Der Offizier nickte. »Natürlich nicht.« Er wandte sich wieder Rosa zu und faßte sie am Arm. »Du hast hier also Elena Osik getroffen? Ihr habt euch über Herrn Meerholdt unterhalten! Fräulein Osik beschimpfte dich, du beschimpftest Fräulein Osik, sie schlug dich, sie schlug dir die Flasche aus der Hand, die du für Herrn Meerholdt gekauft hattest!« Seine Stimme wurde lauter und lauter, am Ende brüllte er Rosa an, die am ganzen Körper zitterte. »Die Flasche lag im Sand ... kaputt... der Wein floß in den Sand, Meerholdts Wein! Und sie schlug dich wieder . da hast du sie genommen, zu Boden geworfen, hast sie erwürgt und dann.«

»Nein!« schrie Rosa auf. »Nein! Nein!« Sie klammerte sich an Meerholdt fest und versteckte ihr Gesicht an seiner Brust. »Sie hat mich geschlagen, immer wieder geschlagen, aber ich habe mich nicht gewehrt. Ich habe ihr nichts getan. Ich schwöre es ... ich schwöre es.«

Ihre Stimme brach.

Der Offizier sah Meerholdt groß an. In seinen Augen stand Mißtrauen. »Ich muß sie mit nach Belgrad nehmen«, sagte er.

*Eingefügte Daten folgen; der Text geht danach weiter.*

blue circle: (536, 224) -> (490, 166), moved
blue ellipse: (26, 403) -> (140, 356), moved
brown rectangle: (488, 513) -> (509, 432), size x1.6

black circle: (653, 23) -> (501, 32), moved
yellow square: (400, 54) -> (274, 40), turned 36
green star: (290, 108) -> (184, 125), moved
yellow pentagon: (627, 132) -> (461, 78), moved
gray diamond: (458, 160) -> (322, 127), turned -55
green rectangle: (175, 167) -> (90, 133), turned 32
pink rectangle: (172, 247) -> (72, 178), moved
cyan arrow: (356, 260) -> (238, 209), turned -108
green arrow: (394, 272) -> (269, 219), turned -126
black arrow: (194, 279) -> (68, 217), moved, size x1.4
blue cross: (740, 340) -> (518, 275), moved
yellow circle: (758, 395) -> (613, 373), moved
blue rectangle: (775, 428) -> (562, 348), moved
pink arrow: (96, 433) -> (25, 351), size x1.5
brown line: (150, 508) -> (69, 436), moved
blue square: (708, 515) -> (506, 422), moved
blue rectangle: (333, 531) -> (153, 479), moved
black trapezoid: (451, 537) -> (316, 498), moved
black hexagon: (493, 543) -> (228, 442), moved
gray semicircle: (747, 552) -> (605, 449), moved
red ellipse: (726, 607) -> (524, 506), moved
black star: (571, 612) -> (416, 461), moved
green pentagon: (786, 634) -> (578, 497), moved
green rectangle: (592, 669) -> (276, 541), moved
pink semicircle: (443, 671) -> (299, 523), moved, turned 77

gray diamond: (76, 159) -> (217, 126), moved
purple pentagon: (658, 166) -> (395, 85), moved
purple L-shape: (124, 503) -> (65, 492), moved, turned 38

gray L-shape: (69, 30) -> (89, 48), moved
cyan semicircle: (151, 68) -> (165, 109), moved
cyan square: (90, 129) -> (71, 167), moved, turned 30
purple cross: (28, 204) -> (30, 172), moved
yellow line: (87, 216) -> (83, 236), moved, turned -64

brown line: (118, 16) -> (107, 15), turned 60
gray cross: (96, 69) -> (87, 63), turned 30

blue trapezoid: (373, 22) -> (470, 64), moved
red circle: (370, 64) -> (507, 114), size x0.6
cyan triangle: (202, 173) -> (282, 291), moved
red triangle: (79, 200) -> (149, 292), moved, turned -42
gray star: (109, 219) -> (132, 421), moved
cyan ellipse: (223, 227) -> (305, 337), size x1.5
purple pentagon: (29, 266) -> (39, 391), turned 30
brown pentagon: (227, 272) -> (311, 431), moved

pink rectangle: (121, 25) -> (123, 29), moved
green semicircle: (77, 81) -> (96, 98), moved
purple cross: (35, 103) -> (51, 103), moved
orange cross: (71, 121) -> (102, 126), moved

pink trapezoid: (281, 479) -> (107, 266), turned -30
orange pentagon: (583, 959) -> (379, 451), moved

»Ich verbürge mich für Rosa!« Meerholdt umfaßte sie und drückte sie schützend an sich. »Sie bleibt im Lager. Ihr sogenanntes Verhör ist eine Schande. Sie legen dem Mädchen Dinge in den Mund, die sie gar nicht kennt. Die außerhalb ihrer Lebenssphäre liegen!«

»Im Zorn sind viele Menschen unberechenbar. Eine Frau, die haßt, ist schlimmer als hundert Tiger, sagt ein indisches Sprichwort. Und es war abgrundtiefer Haß zwischen den beiden Frauen! Haß Ihretwegen, Herr Meerholdt! Auch Sie trifft eine moralische Schuld an dem Tode Fräulein Osiks!«

Ralf Meerholdt sah an dem Offizier vorbei. Er überblickte die halbfertige Talsperre, die Arbeitskolonnen, die gefällten Wälder, die Geburt einer neuen Landschaft, erdacht von ihm und von ihm in die Tat umgesetzt. »Ich werde Zabari verlassen«, sagte er leise. »Ich werde auch Jugoslawien verlassen. Ich gehe zurück nach Deutschland.«

»Es wäre eine Flucht vor dem Gewissen.«

»Nennen Sie es eine Flucht vor der Erinnerung. Ich hatte eine Rechnung aufgestellt . eine mathematische Gleichung mit drei Herzen und einem Unbekannten, das ist Schicksal nannte. Logisch mußte diese Gleichung aufgehen - x, das Schicksal, war rechnerisch vorherbestimmt! Heute sehe ich den Fehler dieser Rechnung - der Mensch! Der Mensch ist keine Zahl, er ist außerhalb jedes logischen Prinzipes. Der Mensch ist trotz Medizin, Physik, Chemie, Psychologie und Philosophie ein ewiges Rätsel, eine fleischgewordene Mystik. Können Sie mit der Mystik mathematisch verfahren? Das war mein Fehler - und ich möchte nicht weiterleben in einer Umgebung, der mein persönlicher Fehler Unglück gebracht hat.« Er hob die Schultern und sah zurück auf den Offizier. »Ich weiß nicht, ob Sie mich verstehen. Aber ich gehe -«

Rosa blieb in Zabari, als der Offizier nach Titograd fahr, um das gefundene Unterhemd mit einem genauen Bericht nach Belgrad zu schicken. Stanis Osik, dem man die Nachricht vom Tode, vom erwiesenen Tode, seiner Tochter schonend mitteilte, saß apathisch auf der Terrasse seiner weißen Villa und starrte in die schmutziggrauen Fluten der Sava. Tot, empfand er. Tot! Was bedeutet tot? Kein Wiedersehen? Auslöschen, einfach auslöschen, so, wie man einen Bleistiftstrich vom Papier radiert, und es bleibt nichts als wieder eine weiße Fläche?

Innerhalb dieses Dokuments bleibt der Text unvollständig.